### Work item
Apart from the pictures, print the data below exactly as given.

---------- Given information

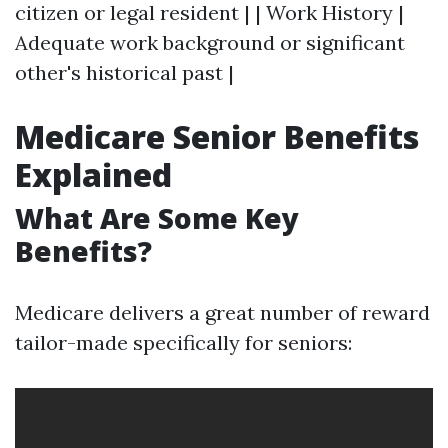
citizen or legal resident | | Work History |
Adequate work background or significant
other's historical past |
Medicare Senior Benefits
Explained
What Are Some Key
Benefits?
Medicare delivers a great number of reward
tailor-made specifically for seniors:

--------------------

### Output of the exercise
citizen or legal resident | | Work History |
Adequate work background or significant
other's historical past |
Medicare Senior Benefits
Explained
What Are Some Key
Benefits?
Medicare delivers a great number of reward
tailor-made specifically for seniors:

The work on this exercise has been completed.